Once the release branch reaches the appropriate level of stability, it should be gradually rolled out, zone by zone, to production. Zones should have some soak time before further zones are touched. The response to production anomalies should be a roll back to the previous version.

This applies to big, complex services that are mission-critical. For small, less critical services, a daily/push-on-green type of approach might be fine. But for such services testing should be much easier and it shouldn't be a huge imposition to run all tests before each release.

Sodman · on Sept 24, 2020

My problem with the "release-branch" approach is mostly that your prod releases end up being big-bang multi-feature releases. Any bug in one feature can delay the entire release. More changes usually means more room for things to go wrong. It's also harder to debug issues when they do happen, and they will happen eventually, regardless of how thorough your test cycle is. Your developers may also have lost context if they time between writing the code and deploying it is so long (eg if this process forces you to monthly or quarterly releases).

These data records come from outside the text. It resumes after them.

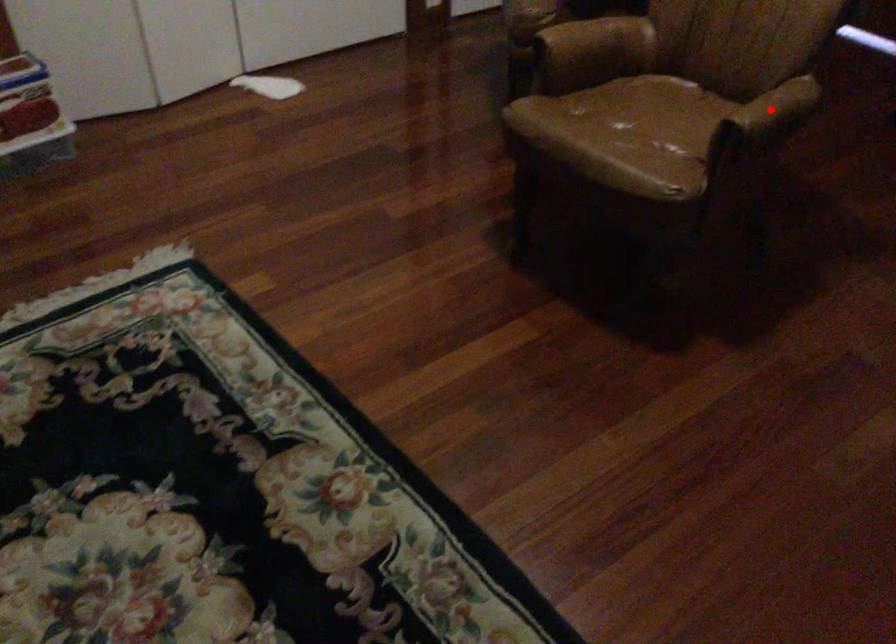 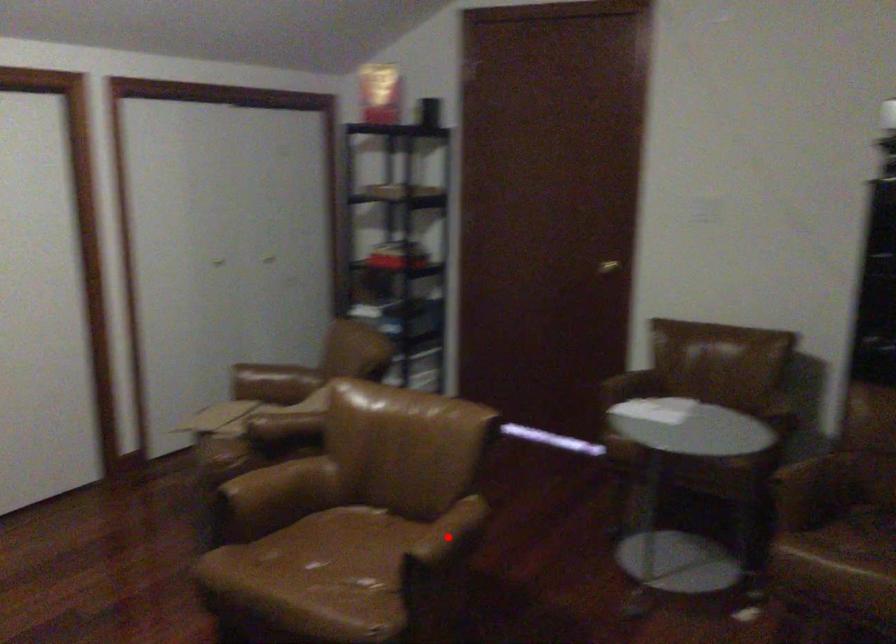 I am providing you with two images of the same scene from different viewpoints. A red point is marked on the first image and another point is marked on the second image. Does the point marked in image1 correspond to the same location as the one in image2?

Yes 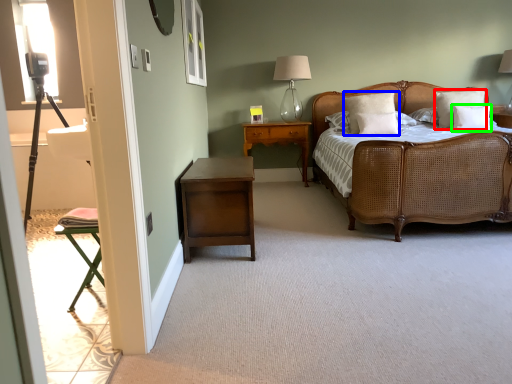 Question: Considering the real-world distances, which object is farthest from pillow (highlighted by a red box)? pillow (highlighted by a blue box) or pillow (highlighted by a green box)?

Choices:
 (A) pillow
 (B) pillow

Answer: (A) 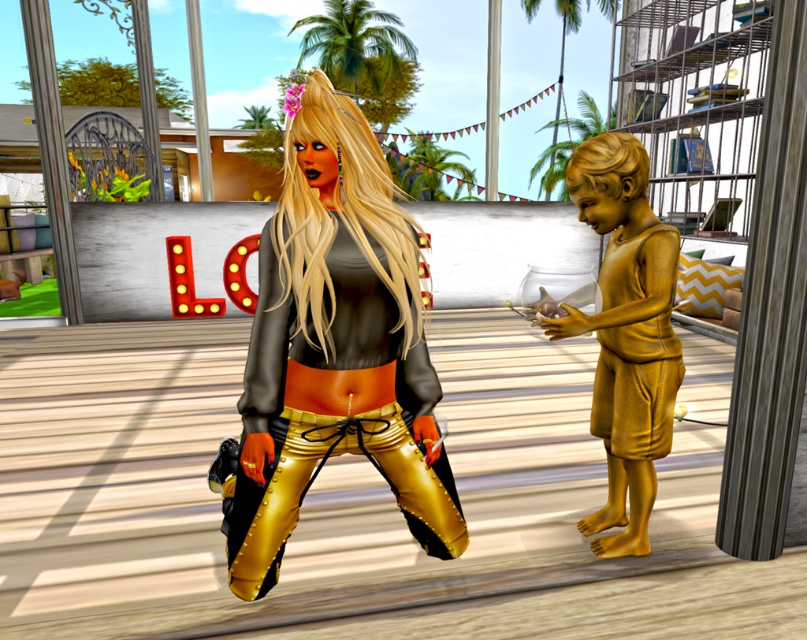 Is point (408, 259) behind point (644, 323)?

No, (408, 259) is in front of (644, 323).

Which is more to the right, metallic gold pants at center or gold metallic statue at right?

Positioned to the right is gold metallic statue at right.

Describe the element at coordinates (333, 346) in the screenshot. The width and height of the screenshot is (807, 640). I see `metallic gold pants at center` at that location.

At what (x,y) coordinates should I click in order to perform the action: click on metallic gold pants at center. Please return your answer as a coordinate pair (x, y). This screenshot has height=640, width=807. Looking at the image, I should click on (333, 346).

> Once the release branch reaches the appropriate level of stability, it should be gradually rolled out, zone by zone, to production. Zones should have some soak time before further zones are touched. The response to production anomalies should be a roll back to the previous version.

I 100% agree with you on this. Canary releases, followed by gradual rollouts with the option to roll back are ideal.

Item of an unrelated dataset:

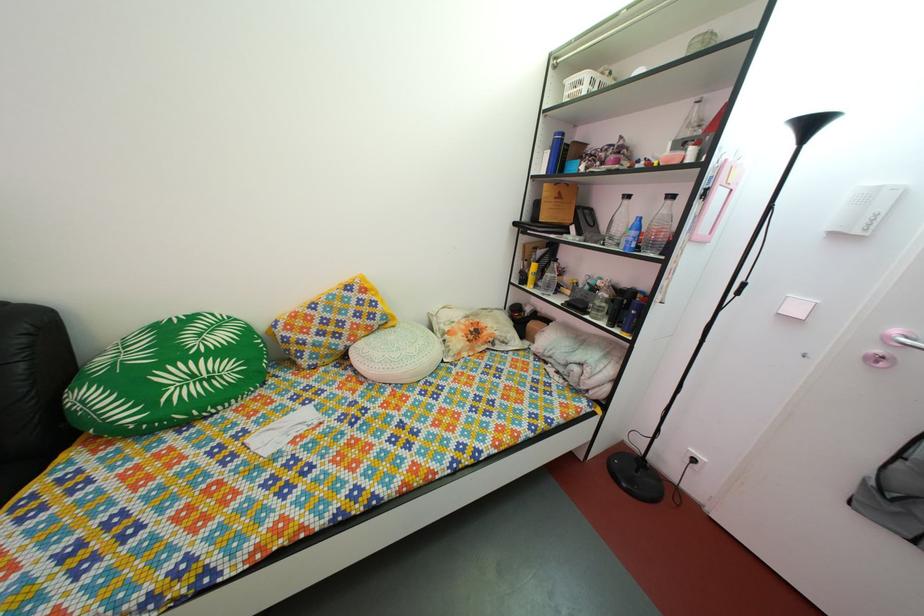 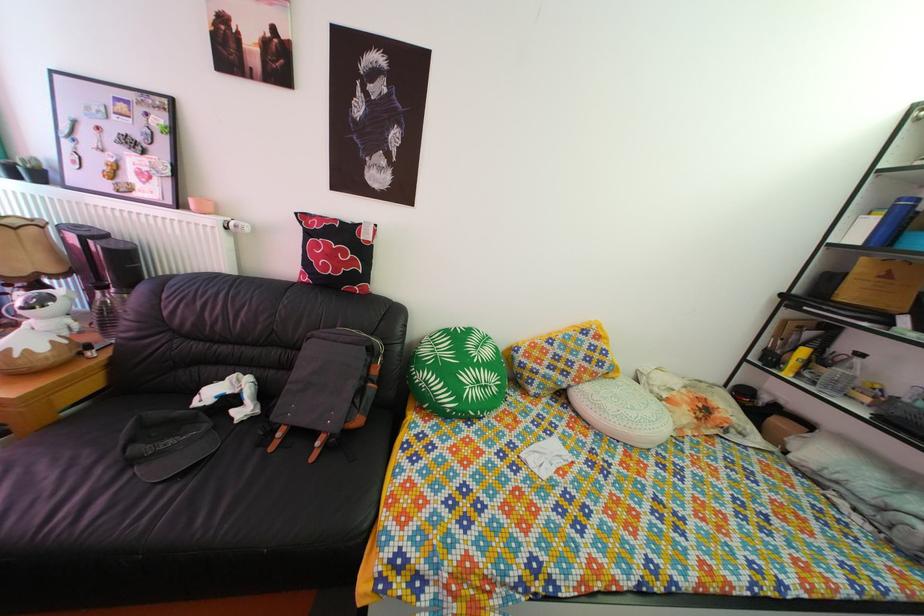 The point at (220, 387) is marked in the first image. Where is the corresponding point in the second image?

(494, 395)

> Do this by enabling features and changes via configuration rather than via binary changes.

If your CI/CD pipeline is fast enough that you can deploy on each commit to master (multiple times daily), then you can roll forward in the rare situations that rolling back isn't an option. Feature flag frameworks certainly have some useful features, but they add a layer of complexity to your deployments which feels like a band-aid to help get around slow deployments. Totally valid for eg an iOS app that takes 2 weeks for Apple to review, but if you're deploying to the web where you can push new releases whenever you want, I don't think the added complexity is worth it.

I think your thorough, managed release approach is absolutely appropriate when the consequences of failure are life-threatening, or heavy revenue losses or brand damage. But the worst case scenario for most of the software most of us work on are closer to "1% of users could potentially see an error message during a 5-60s window before we detect the increased error rate and roll back the canary release"